**WHAT TO DO**
Produce as output only the lines below starting at the line with "adalah salah satu prosedur medis yang" and continuing through the line with "modern yang menginginkan", each one exactly as written.

**RECORDS PROVIDED**
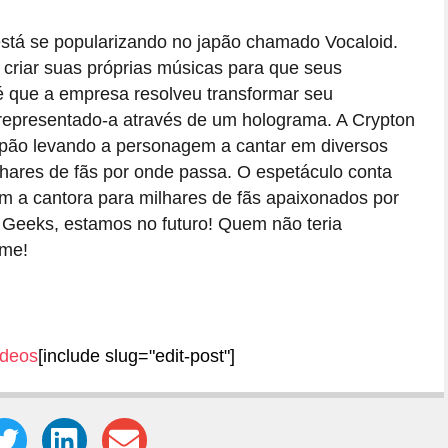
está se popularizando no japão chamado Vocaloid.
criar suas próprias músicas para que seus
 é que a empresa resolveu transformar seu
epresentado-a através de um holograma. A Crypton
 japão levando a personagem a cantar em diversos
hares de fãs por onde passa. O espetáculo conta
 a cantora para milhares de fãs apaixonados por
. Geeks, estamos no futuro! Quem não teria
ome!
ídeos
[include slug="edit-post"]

* * *

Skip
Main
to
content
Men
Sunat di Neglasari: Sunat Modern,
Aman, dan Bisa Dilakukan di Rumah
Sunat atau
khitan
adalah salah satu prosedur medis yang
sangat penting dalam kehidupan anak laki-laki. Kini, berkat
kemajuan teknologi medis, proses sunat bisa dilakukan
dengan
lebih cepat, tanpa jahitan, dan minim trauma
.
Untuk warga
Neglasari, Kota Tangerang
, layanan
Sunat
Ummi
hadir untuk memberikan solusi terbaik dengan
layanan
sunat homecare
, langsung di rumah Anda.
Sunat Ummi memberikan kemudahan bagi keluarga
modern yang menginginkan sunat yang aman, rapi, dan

**REPLY TO THE TASK**
adalah salah satu prosedur medis yang
sangat penting dalam kehidupan anak laki-laki. Kini, berkat
kemajuan teknologi medis, proses sunat bisa dilakukan
dengan
lebih cepat, tanpa jahitan, dan minim trauma
.
Untuk warga
Neglasari, Kota Tangerang
, layanan
Sunat
Ummi
hadir untuk memberikan solusi terbaik dengan
layanan
sunat homecare
, langsung di rumah Anda.
Sunat Ummi memberikan kemudahan bagi keluarga
modern yang menginginkan sunat yang aman, rapi, dan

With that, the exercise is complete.